Katherine Goldstein, an editor at Slate, lays out the do's and don'ts of getting to the top of the resume pile and scoring yourself an interview, if not a job.  Among the tips:

* Leave out the musings about your personal journeys, your spiritual awakening or your lifelong desire to "be a writer".
* Include specifics about what you know/love about the publication. 

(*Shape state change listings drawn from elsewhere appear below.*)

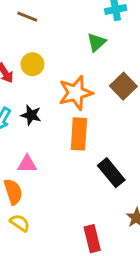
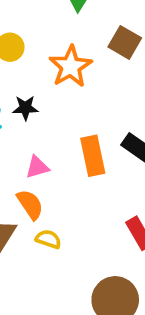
orange rectangle: (79, 134) -> (93, 156), moved

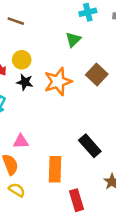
black star: (25, 108) -> (25, 82), moved
orange rectangle: (93, 156) -> (55, 169), moved

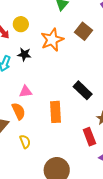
black star: (25, 82) -> (24, 54), moved
yellow semicircle: (17, 190) -> (25, 142), moved, turned 40
red rectangle: (77, 200) -> (89, 137), moved

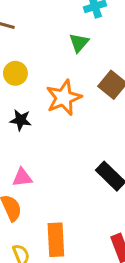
orange rectangle: (56, 112) -> (56, 240), moved

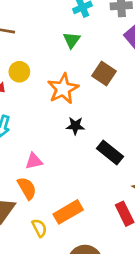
black star: (21, 120) -> (75, 126), moved
orange rectangle: (56, 240) -> (68, 212), turned 68

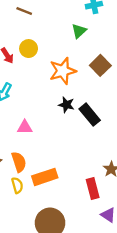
black rectangle: (110, 153) -> (90, 115), moved
orange semicircle: (27, 188) -> (19, 162), moved

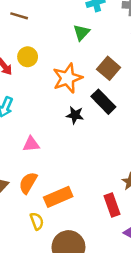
black rectangle: (90, 115) -> (103, 102), moved
orange semicircle: (19, 162) -> (28, 183), turned -126
yellow semicircle: (17, 185) -> (37, 221), moved

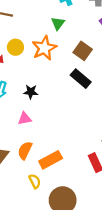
orange star: (67, 78) -> (44, 48), moved
black star: (75, 115) -> (31, 92), moved

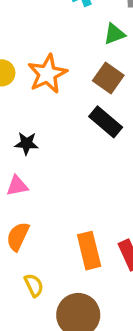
green triangle: (58, 23) -> (114, 34), moved, turned 32
orange rectangle: (51, 160) -> (89, 251), moved, turned -75

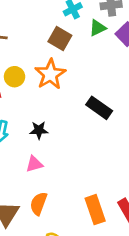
green triangle: (114, 34) -> (97, 28), moved
brown square: (108, 78) -> (60, 39), moved

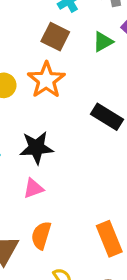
green triangle: (97, 28) -> (103, 42), moved
black star: (39, 130) -> (36, 148), size x1.5

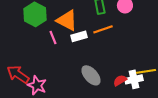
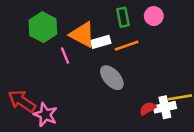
white rectangle: (79, 36) -> (101, 42), moved
gray ellipse: (91, 75) -> (112, 78), moved

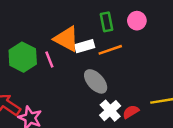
green hexagon: (43, 27) -> (23, 57), moved
white cross: (165, 107) -> (110, 111), moved, turned -30

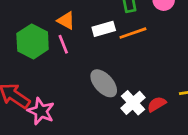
orange triangle: (66, 39) -> (66, 21), moved, size x0.6
gray ellipse: (96, 81) -> (104, 83), moved

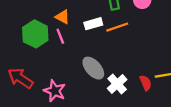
red semicircle: (157, 104) -> (146, 83), moved, turned 98
pink star: (41, 111) -> (55, 91), moved

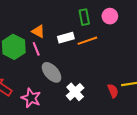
gray ellipse: (93, 68) -> (52, 72), moved
white cross: (117, 84) -> (75, 92), moved

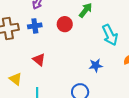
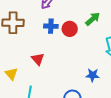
blue cross: (35, 26) -> (51, 26), moved

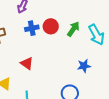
green arrow: (93, 19) -> (73, 29), moved

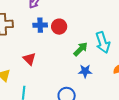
green arrow: (73, 29) -> (81, 49), moved

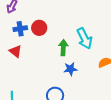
green arrow: (81, 49) -> (63, 48), turned -35
red triangle: (29, 59) -> (15, 51), moved

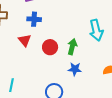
red circle: (39, 28) -> (50, 47), moved
cyan arrow: (84, 38) -> (96, 30), moved

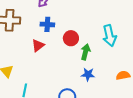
red triangle: (25, 40) -> (38, 46), turned 32
red circle: (50, 47) -> (71, 38), moved

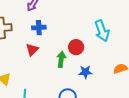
red circle: (71, 38) -> (76, 47), moved
green arrow: (85, 52) -> (61, 59), moved

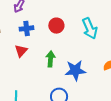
red circle: (76, 47) -> (56, 26), moved
blue star: (85, 72) -> (75, 70), size x1.5

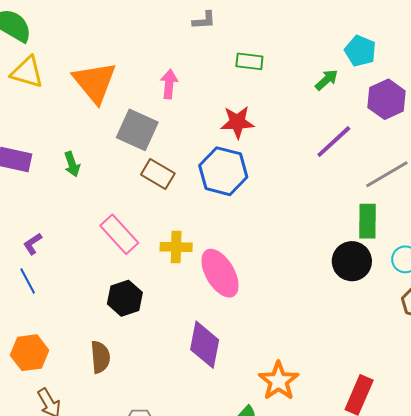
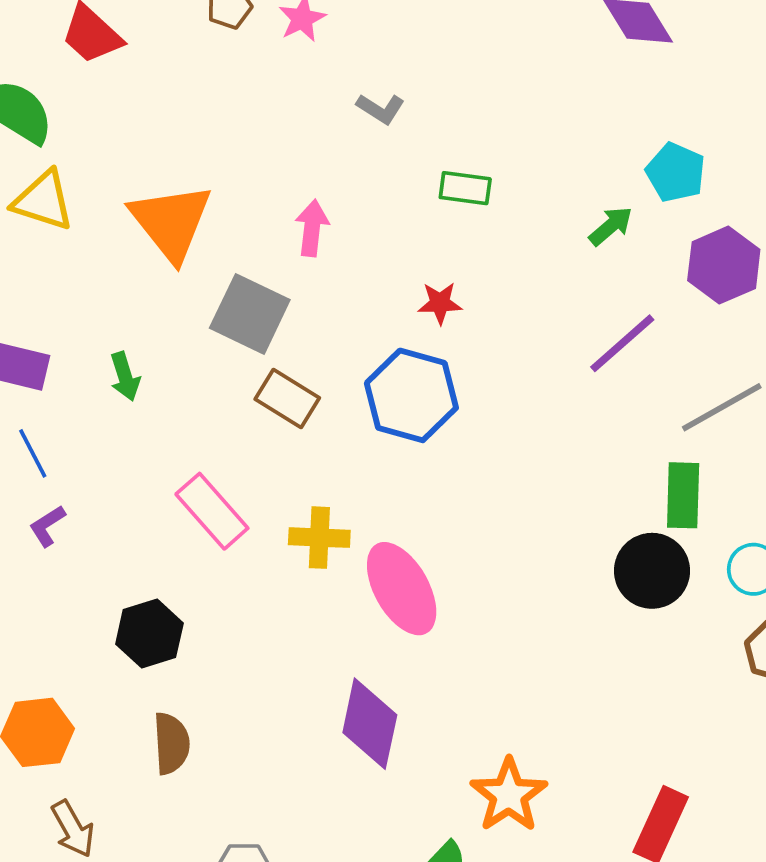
gray L-shape: (204, 20) -> (381, 109), turned 35
red star: (237, 122) -> (440, 303), size x0.7
blue line: (28, 281) -> (33, 453), moved
black hexagon: (125, 298) -> (149, 634), moved

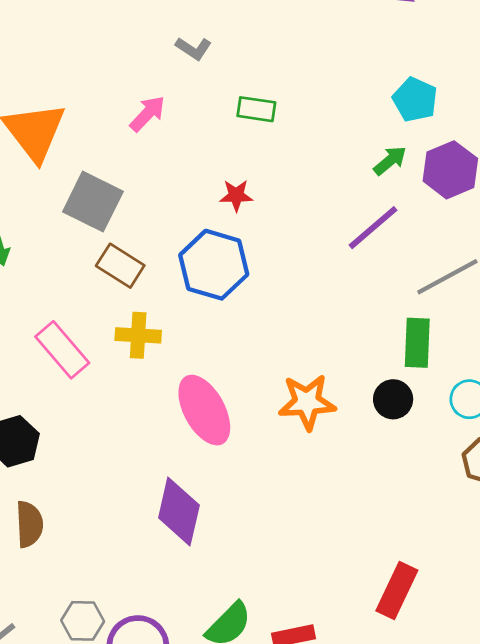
green arrow: (611, 226) -> (390, 161), moved
pink arrow: (312, 228) -> (147, 114), moved, turned 36
yellow cross: (319, 538) -> (138, 335), moved
black circle: (652, 571) -> (393, 399), size x0.7
orange star: (509, 795) -> (307, 402), moved, turned 30

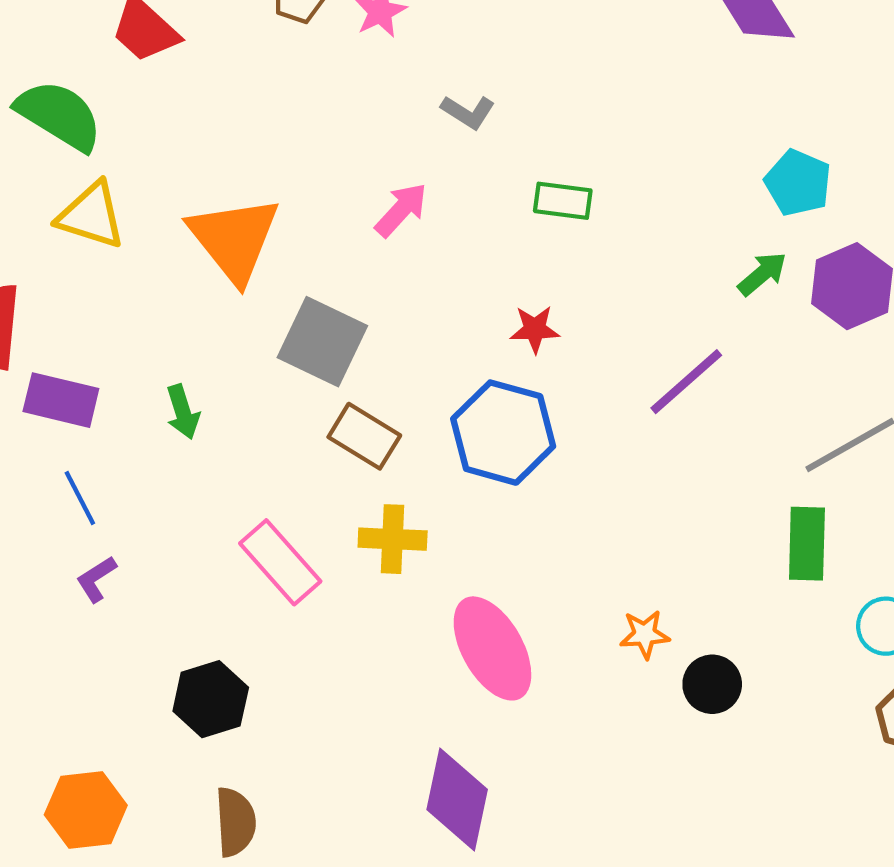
purple line: (373, 228) -> (686, 382), moved
black circle: (393, 399) -> (712, 684), moved
orange star: (307, 402) -> (645, 634), size x0.6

* And: spoiler alert.  no one really cares what your GPA was, where you went to school, or what your senior thesis was all about.  Much more important is evidence of the journalism you have already done.

Here's a taste:
Explain how selecting you will benefit me. This is where candidates often get it totally backward. I frequently read lines like: “I am applying for this paid internship because I think working at Slate would be highly beneficial for me, and would do a lot to help my future job prospects for a career in media for after I graduate from college.” I know how working at Slate would strengthen your résumé. But I am looking to you, candidate X, to solve a problem for me. My problem is that I need good interns. Explain to me how choosing you will solve my problem. Here’s how one candidate convinced me that his skills were pertinent to the role I was hiring for: “From my editorial experience as managing editor of 34th Street Magazine here at Penn, to my experience in news and culture blogging at LAist.com last summer, I've picked up the tools I need to perform as a Slatest intern with excellence.”